What have we learned and where to go next

In the next phase we want to add to our reader a dictionary and, eventually, a set vocabulary exercises. We completely agree with a recent claim that learning vocabulary and vocabulary acquisition are underrated activities in learning historical languages.

The extended exercise of annotating each word in 60 texts got us thinking about three sets of questions we propose below.

Greek literature as L2 texts

Learning Ancient Greek (and Latin, and Biblical Hebrew, etc) is hard in part because the standard levels of foreign language proficiency (A1, A2, B1, B2…) cannot apply here. We learn Ancient Greek in order to read Plato and Aeschylus – imagine learning English for no other reason but to read Shakespeare, Faulkner, and T. S. Eliot.

Certainly, in the vast corpus of Ancient Greek literature there are many passages of simple prose. We have, however, first to have an idea about what is simple (I can tell you that, from the grammar point of view, Aesop’s fables are definitely not simple). Then we have to find the simple passages. Finally, we have to somehow grade or order them – by difficulty for the reader, or by the proficiency level we aim at. All these tasks have never been systematically tackled in Croatia.

Usefulness of lemmata and grammatical annotations for learners

Having designed not one, but three ways of presenting information about lemma and grammar of a word, I am beginning to ask myself how useful this information actually is for a learner. This question calls for experimental research. Would a group with access to our publications be more successful at learning the language, or translating a text, than a group relying on their memory and the dictionary?

Intuition suggests that perhaps a treebank, even one without any labels for word functions in sentences, could be more useful for human understanding than a thorough description of morphology and lexicon (decoding morphology is, by the way, the activity most intensely practised in teaching historical languages today – how did it work for you?).

Ambiguities of grammar and lemmatization

Annotating every last word in a Greek sentence was a challenging enterprise. It was challenging, however, in unexpected places.

The students’ work had to be corrected in points which we either never consider (because they are not important for understanding of the sentence), or which bring to our understanding only very fine shades of meaning: for example, having to decide whether an article, a pronoun, or a participle in genitive or dative is masculine or neuter; having to say whether a “particle” is an adverb or a conjunction.

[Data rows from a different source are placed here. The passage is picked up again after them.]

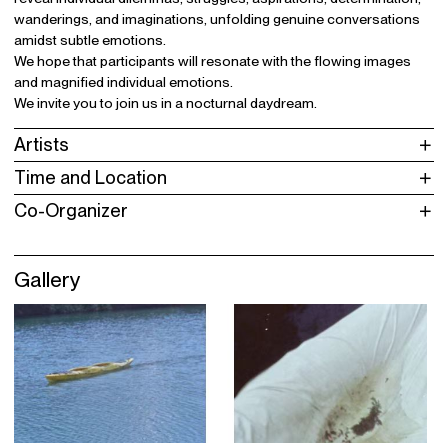
wanderings, and imaginations, unfolding genuine conversations
amidst subtle emotions.
We hope that participants will resonate with the flowing images
and magnified individual emotions.
We invite you to join us in a nocturnal daydream.
Artists
Time and Location
Co-Organizer
Gallery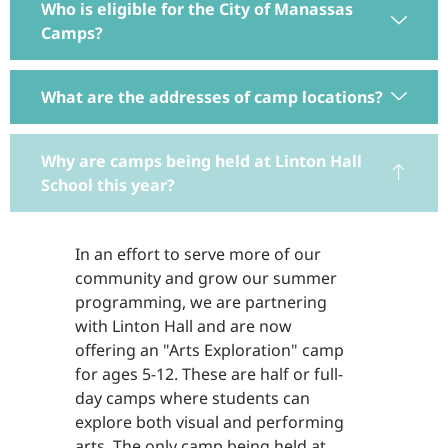
Who is eligible for the City of Manassas
Camps?
What are the addresses of camp locations?
Why are camps being held at Linton Hall
School this year?
In an effort to serve more of our
community and grow our summer
programming, we are partnering
with Linton Hall and are now
offering an "Arts Exploration" camp
for ages 5-12. These are half or full-
day camps where students can
explore both visual and performing
arts. The only camp being held at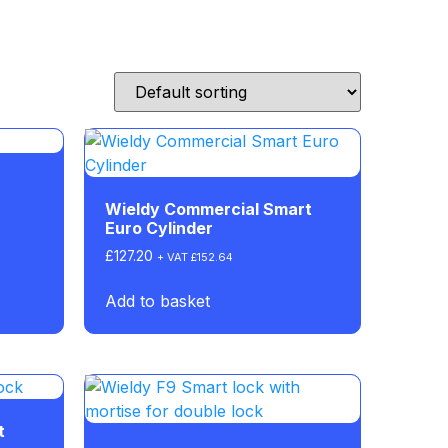
Wieldy Commercial Smart
Euro Cylinder
£
127.20
+ VAT
£
152.64
Add to basket
t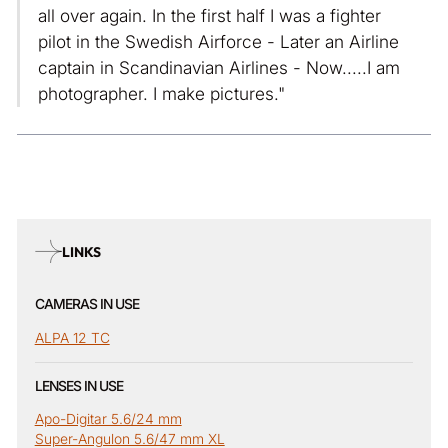
all over again. In the first half I was a fighter
pilot in the Swedish Airforce - Later an Airline
captain in Scandinavian Airlines - Now.....I am
photographer. I make pictures."
LINKS
CAMERAS IN USE
ALPA 12 TC
LENSES IN USE
Apo-Digitar 5.6/24 mm
Super-Angulon 5.6/47 mm XL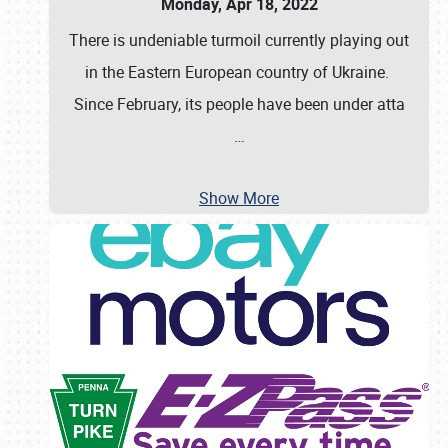
Monday, Apr 18, 2022
There is undeniable turmoil currently playing out
in the Eastern European country of Ukraine.
Since February, its people have been under atta
…
Show More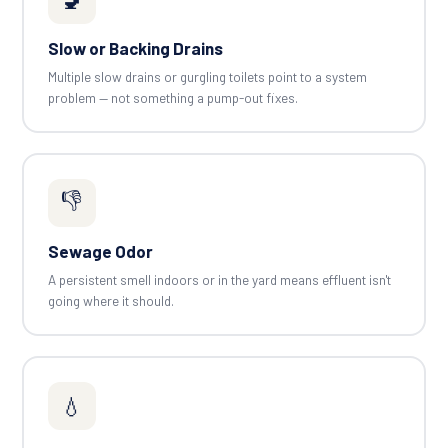
Slow or Backing Drains
Multiple slow drains or gurgling toilets point to a system
problem — not something a pump-out fixes.
👎
Sewage Odor
A persistent smell indoors or in the yard means effluent isn't
going where it should.
💧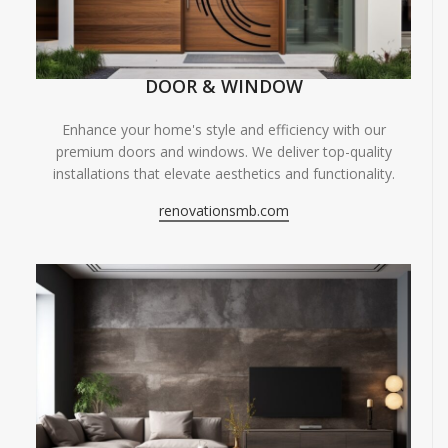
DOOR & WINDOW
Enhance your home's style and efficiency with our
premium doors and windows. We deliver top-quality
installations that elevate aesthetics and functionality.
renovationsmb.com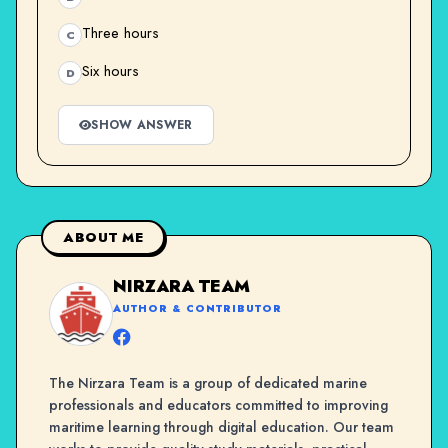
Three hours
C
Six hours
D
SHOW ANSWER
ABOUT ME
NIRZARA TEAM
AUTHOR & CONTRIBUTOR
The Nirzara Team is a group of dedicated marine
professionals and educators committed to improving
maritime learning through digital education. Our team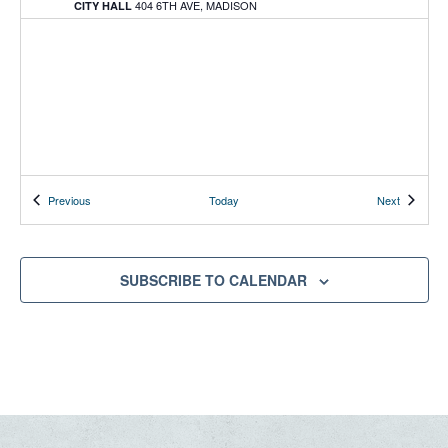
404 6TH AVE, MADISON
CITY HALL
Events
Events
Previous
Today
Next
SUBSCRIBE TO CALENDAR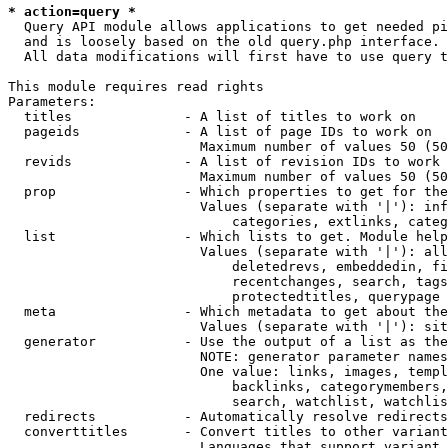
* action=query *
  Query API module allows applications to get needed pi
  and is loosely based on the old query.php interface.

  All data modifications will first have to use query t
This module requires read rights

Parameters:

  titles              - A list of titles to work on

  pageids             - A list of page IDs to work on

                        Maximum number of values 50 (50
  revids              - A list of revision IDs to work 
                        Maximum number of values 50 (50
  prop                - Which properties to get for the
                        Values (separate with '|'): inf
                            categories, extlinks, categ
  list                - Which lists to get. Module help
                        Values (separate with '|'): all
                            deletedrevs, embeddedin, fi
                            recentchanges, search, tags
                            protectedtitles, querypage

  meta                - Which metadata to get about the
                        Values (separate with '|'): sit
  generator           - Use the output of a list as the
                        NOTE: generator parameter names
                        One value: links, images, templ
                            backlinks, categorymembers,
                            search, watchlist, watchlis
  redirects           - Automatically resolve redirects

  converttitles       - Convert titles to other variant
                        Languages that support variant 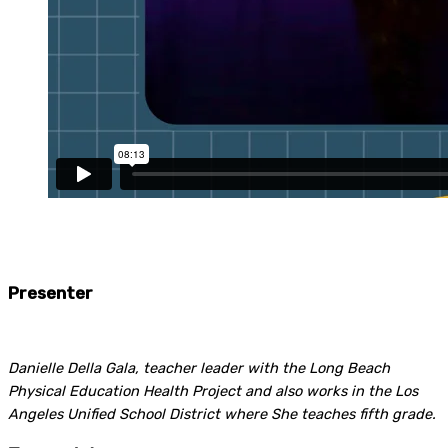
Presenter
Danielle Della Gala, teacher leader with the Long Beach
Physical Education Health Project and also works in the Los
Angeles Unified School District where She teaches fifth grade.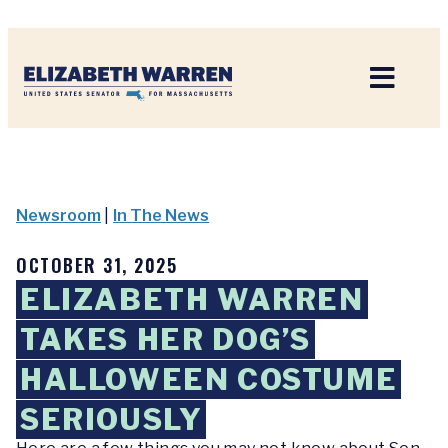
Home
Newsroom
|
In The News
OCTOBER 31, 2025
ELIZABETH WARREN
TAKES HER DOG’S
HALLOWEEN COSTUME
SERIOUSLY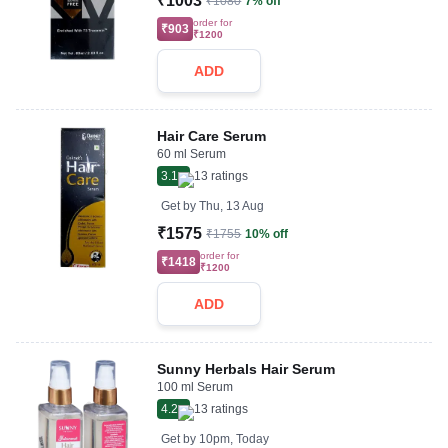
₹1003
₹1080
7% off
order for
₹903
₹1200
ADD
Hair Care Serum
60 ml Serum
3.1
13
ratings
Get by
Thu, 13 Aug
₹1575
₹1755
10% off
order for
₹1418
₹1200
ADD
Sunny Herbals Hair Serum
100 ml Serum
4.2
13
ratings
Get by
10pm, Today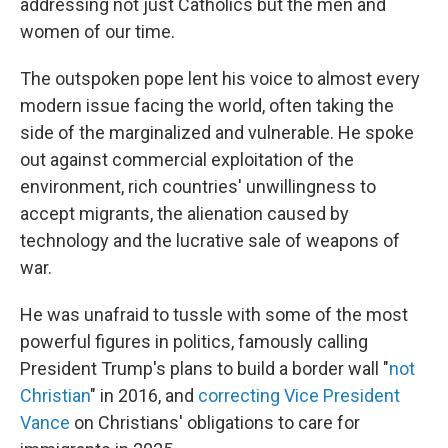
addressing not just Catholics but the men and
women of our time.
The outspoken pope lent his voice to almost every
modern issue facing the world, often taking the
side of the marginalized and vulnerable. He spoke
out against commercial exploitation of the
environment, rich countries' unwillingness to
accept migrants, the alienation caused by
technology and the lucrative sale of weapons of
war.
He was unafraid to tussle with some of the most
powerful figures in politics, famously calling
President Trump's plans to build a border wall "
not
Christian
" in 2016, and
correcting Vice President
Vance
on Christians' obligations to care for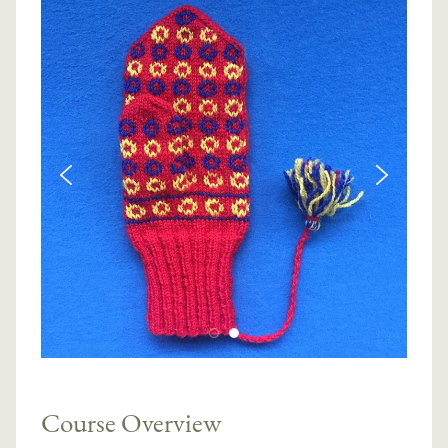
Course Overview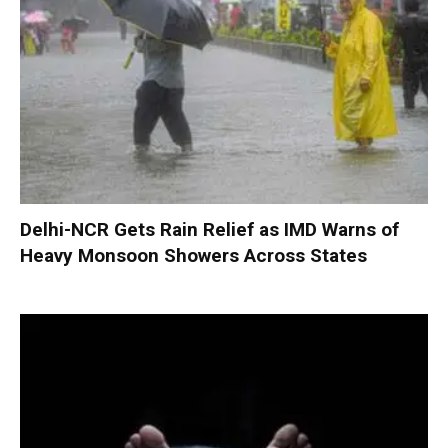
Delhi-NCR Gets Rain Relief as IMD Warns of
Heavy Monsoon Showers Across States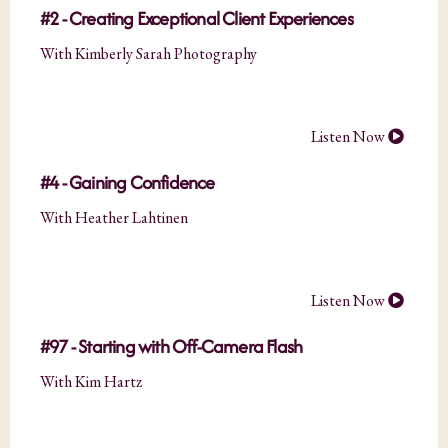
#2 - Creating Exceptional Client Experiences
With Kimberly Sarah Photography
Listen Now
#4 - Gaining Confidence
With Heather Lahtinen
Listen Now
#97 - Starting with Off-Camera Flash
With Kim Hartz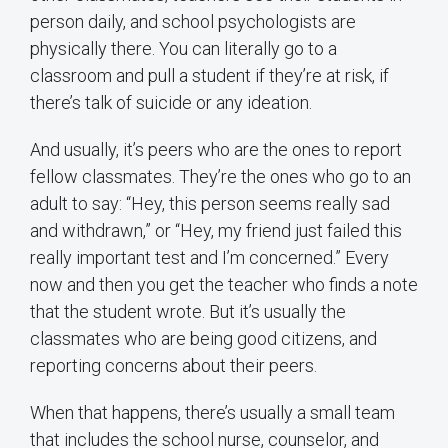
person daily, and school psychologists are
physically there. You can literally go to a
classroom and pull a student if they’re at risk, if
there’s talk of suicide or any ideation.
And usually, it’s peers who are the ones to report
fellow classmates. They’re the ones who go to an
adult to say: “Hey, this person seems really sad
and withdrawn,” or “Hey, my friend just failed this
really important test and I’m concerned.” Every
now and then you get the teacher who finds a note
that the student wrote. But it’s usually the
classmates who are being good citizens, and
reporting concerns about their peers.
When that happens, there’s usually a small team
that includes the school nurse, counselor, and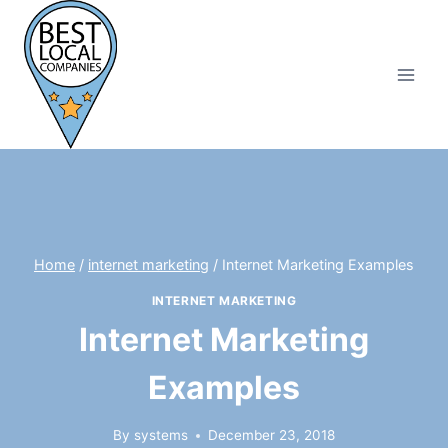
Skip
to
content
Home
/
internet marketing
/
Internet Marketing Examples
INTERNET MARKETING
Internet Marketing
Examples
By
systems
December 23, 2018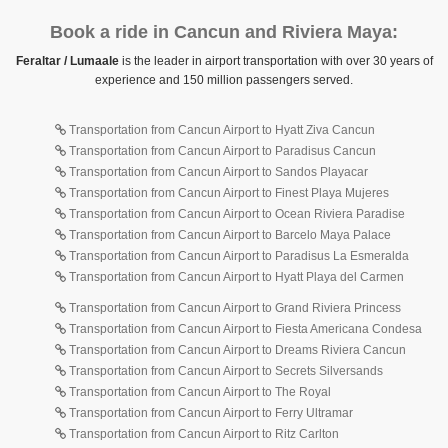
Book a ride in Cancun and Riviera Maya:
Feraltar / Lumaale
is the leader in airport transportation with over 30 years of
experience and 150 million passengers served.
Transportation from Cancun Airport to Hyatt Ziva Cancun
Transportation from Cancun Airport to Paradisus Cancun
Transportation from Cancun Airport to Sandos Playacar
Transportation from Cancun Airport to Finest Playa Mujeres
Transportation from Cancun Airport to Ocean Riviera Paradise
Transportation from Cancun Airport to Barcelo Maya Palace
Transportation from Cancun Airport to Paradisus La Esmeralda
Transportation from Cancun Airport to Hyatt Playa del Carmen
Transportation from Cancun Airport to Grand Riviera Princess
Transportation from Cancun Airport to Fiesta Americana Condesa
Transportation from Cancun Airport to Dreams Riviera Cancun
Transportation from Cancun Airport to Secrets Silversands
Transportation from Cancun Airport to The Royal
Transportation from Cancun Airport to Ferry Ultramar
Transportation from Cancun Airport to Ritz Carlton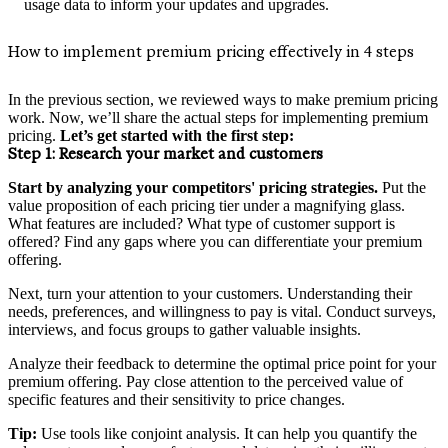
usage data to inform your updates and upgrades.
How to implement premium pricing effectively in 4 steps
In the previous section, we reviewed ways to make premium pricing
work. Now, we’ll share the actual steps for implementing premium
pricing.
Let’s get started with the first step:
Step 1:
Research your market and customers
Start by analyzing your competitors' pricing strategies.
Put the
value proposition of each pricing tier under a magnifying glass.
What features are included? What type of customer support is
offered? Find any gaps where you can differentiate your premium
offering.
Next, turn your attention to your customers. Understanding their
needs, preferences, and willingness to pay is vital. Conduct surveys,
interviews, and focus groups to gather valuable insights.
Analyze their feedback to determine the optimal price point for your
premium offering. Pay close attention to the perceived value of
specific features and their sensitivity to price changes.
Tip:
Use tools like conjoint analysis. It can help you quantify the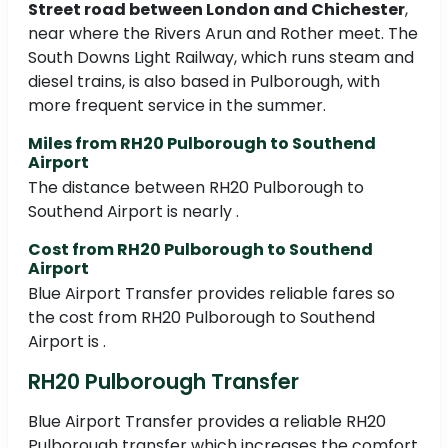
Street road between London and Chichester
,
near where the Rivers Arun and Rother meet. The
South Downs Light Railway, which runs steam and
diesel trains, is also based in Pulborough, with
more frequent service in the summer.
Miles from RH20 Pulborough to Southend
Airport
The distance between RH20 Pulborough to
Southend Airport is nearly .
Cost from RH20 Pulborough to Southend
Airport
Blue Airport Transfer provides reliable fares so
the cost from RH20 Pulborough to Southend
Airport is .
RH20 Pulborough Transfer
Blue Airport Transfer provides a reliable RH20
Pulborough transfer which increases the comfort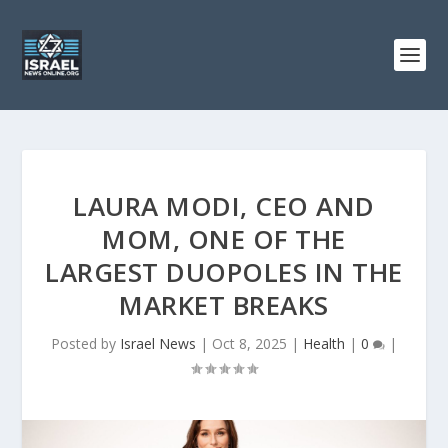
LAURA MODI, CEO AND
MOM, ONE OF THE
LARGEST DUOPOLES IN THE
MARKET BREAKS
Posted by
Israel News
|
Oct 8, 2025
|
Health
|
0
|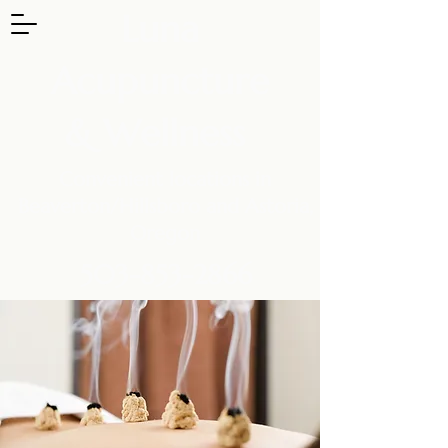
Luna
Acupuncture
& Wellness
Convenient locations in
Beaverton/Hillsboro and Astoria,
Oregon
503-853-2866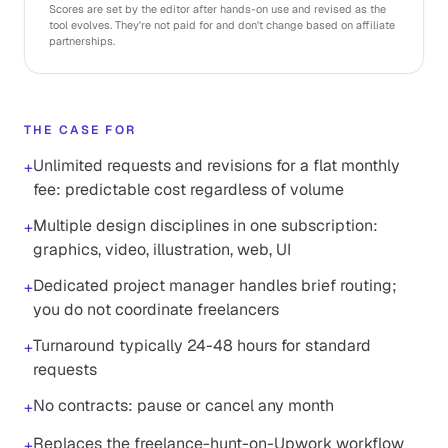
Scores are set by the editor after hands-on use and revised as the
tool evolves. They're not paid for and don't change based on affiliate
partnerships.
THE CASE FOR
Unlimited requests and revisions for a flat monthly
+
fee: predictable cost regardless of volume
Multiple design disciplines in one subscription:
+
graphics, video, illustration, web, UI
Dedicated project manager handles brief routing;
+
you do not coordinate freelancers
Turnaround typically 24-48 hours for standard
+
requests
No contracts: pause or cancel any month
+
Replaces the freelance-hunt-on-Upwork workflow
+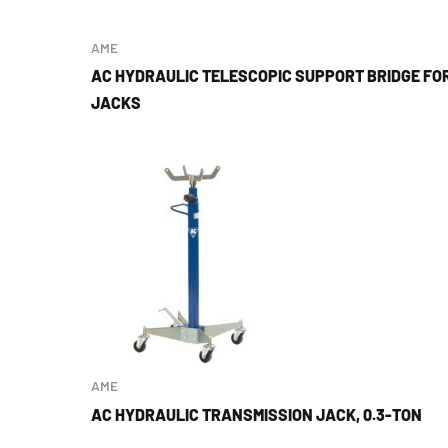
AME
AC HYDRAULIC TELESCOPIC SUPPORT BRIDGE FO
JACKS
AME
AC HYDRAULIC TRANSMISSION JACK, 0.3-TON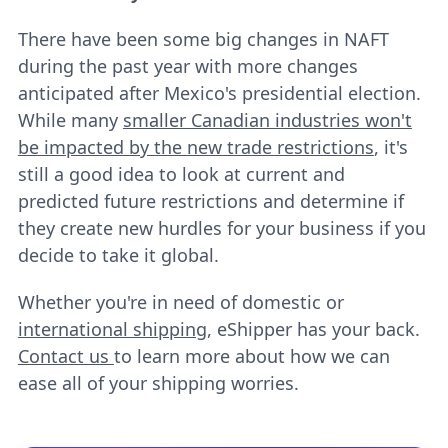
There have been some big changes in NAFT
during the past year with more changes
anticipated after Mexico's presidential election.
While many
smaller Canadian industries won't
be impacted by the new trade restrictions
, it's
still a good idea to look at current and
predicted future restrictions and determine if
they create new hurdles for your business if you
decide to take it global.
Whether you're in need of domestic or
international shipping
, eShipper has your back.
Contact us
to learn more about how we can
ease all of your shipping worries.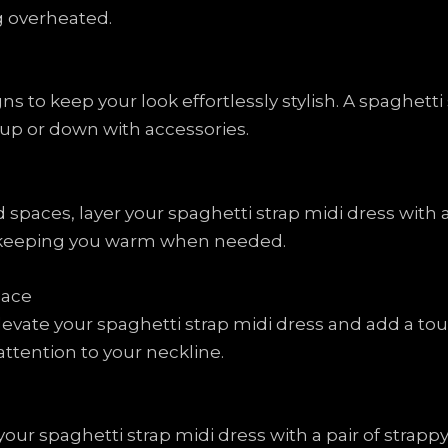
g overheated.
s to keep your look effortlessly stylish. A spaghetti s
 up or down with accessories.
d spaces, layer your spaghetti strap midi dress with
e keeping you warm when needed.
lace
evate your spaghetti strap midi dress and add a touc
ttention to your neckline.
our spaghetti strap midi dress with a pair of strapp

Some solutions in Arethusa go against the scholarly instinct, such as when an adverb is by default categorized as an adjective (χαλεπῶς as a form of χαλεπός; the adverbs ending in -ον further complicate the issue). Historically, I think, the basis for lemmata in Arethusa was the wordlist of LSJ; there, economically, the adverbs were described under adjectives. Of course, it is possible to create our own lemmata if we’re not satisfied with Arethusa’s defaults; still, the current situation somehow challenges the patience of a grammarian.

Something similar can be said for lemmata. To be able to choose between ἄν1 and ἄν2 (as offered by the lemmatizer in Arethusa) we have to know what is represented by the respective index number (luckily, here we can rely on Logeion or on Christopher Blackwell’s CEX edition of LSJ). In general, lemmatization of Greek is, I believe, a serious issue that requires a robust general solution. There is also a political side to such a solution – it would only work if it is supported by communities influential in classical philology and classical studies in general. But more about that elsewhere.